[Parallel Algorithm] Parallel Prefix Sum Algorithm, mainly by MPI

2024-07-19
2 min read

[2024 Summer GeekPie HPC Lecture Notes] Catalog of Notes


Case for the 15-element array and 4 processes

假设这里有 $n$ elements, $p$ processes. Steps:

  1. Serially compute the prefix sums of only ceil(n/p) elements, regarding these elements as an independent array. The last process may have less elements w.r.t. the size. We assume the indices are [start_idx, end_idx-1], i.e. [start_idx, end_idx).

串行计算ceil(n/p)个元素的前缀和。这些元素组成一个子数组,只计算这个子数组的前缀和,而不考虑再前面的元素。
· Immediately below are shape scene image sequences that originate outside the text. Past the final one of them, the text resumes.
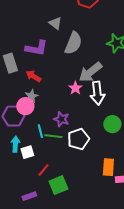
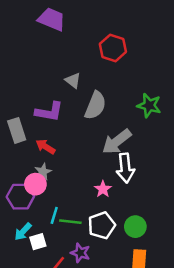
pink star: (75, 88) -> (103, 189), moved
purple star: (61, 119) -> (80, 253), moved
green circle: (112, 124) -> (135, 227), moved
cyan line: (40, 131) -> (54, 215), turned 32
cyan arrow: (15, 144) -> (23, 232), turned -140

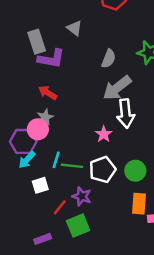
gray semicircle: (95, 105) -> (109, 59), moved, size x0.7
gray rectangle: (17, 130) -> (37, 42), moved
cyan arrow: (23, 232) -> (27, 160), moved

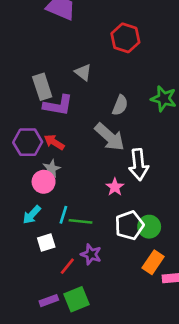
gray arrow: (117, 88) -> (110, 137), moved, turned -100
purple hexagon: (23, 141) -> (28, 142), moved
white pentagon: (102, 170) -> (129, 225), moved
orange rectangle: (139, 204) -> (153, 262), turned 30
green square: (78, 226) -> (77, 299), moved

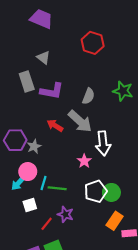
gray triangle: (83, 72) -> (43, 58), moved
purple L-shape: (58, 105) -> (52, 91), moved
purple hexagon: (28, 142) -> (15, 140), moved
red arrow: (54, 142) -> (55, 126), moved
pink circle: (44, 182) -> (28, 172), moved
假设这些元素 index 是 [start_idx, end_idx-1],这一步的伪代码如下:

rank: process id (rank)
prefix_sum[N]: where the `ans` should be in
N: # of elements
size: aka `p`, # of processes

start_idx, end_idx = IDX_GEN(rank)
prefix_sum[start_idx] = data[start_idx]
for i = [start_idx+1 ... end_idx)
	prefix_sum[i] = prefix_sum[i-1]+data[i]
end for
  1. Now call the PARALLEL_PREFIX_SUM function:
function PARALLEL_PREFIX_SUM(pid, X, size)
	pid: process id (rank)
	X: prefix_sum[end_idx] of the process
	size: # of processes
	
	ret_sum = X
	total_sum = X
	d = ceil(log2(size)) /* Depth */
	/* If `size` is not power of 2, then `ceil` is needed. */
	
	/* This can also be written as
	
	`for (j2 = 1; j2 < size; j2 *= 2)` and `partner_pid = XOR(pid, j2)`.
	
	where `j2` is equivalent to `2**j`
	*/
	
	for j = 0...d-1 (including d-1)
		partner_pid = XOR(pid, 2**j) 
		if partner_pid >= size then
			continue /* If `size` is not power of 2 */
		end if
		
        /* Send & Recv from the partner */
		recv_sum = 0 /* declare */
		Send_and_Recv(
			me=pid,
			dest=partner_pid, 
			souce=partner_pid,
			message_sent=total_sum,
			buffer_recv=recv_sum
        )
		/* 
		In <mpi.h>, MPI_SendRecv is implemented to avoid deadlocks caused by setting 
		wrong separated MPI_Send and MPI_Recv
		This facilitates this loop a lot!
		*/
		
		total_sum += recv_sum /* i.e. total_sum = old_total_sum + recv_total_sum */
		if partner_pid < pid then
			ret_sum += recv_sum /* i.e. prefix_sum = old_total_sum + recv_total_sum */
		end if
	end for
	return ret_sum
end

在注释中用英语强调的点:

2.1 d(depth) 作为辅助变量,其log2如果实现效率低,可以换成 for(j2 = 0; j2 < size; j2 *= 2) 的形式,并且在 partner_pid 的计算中也更改为 partner_pid = XOR(pid, j2)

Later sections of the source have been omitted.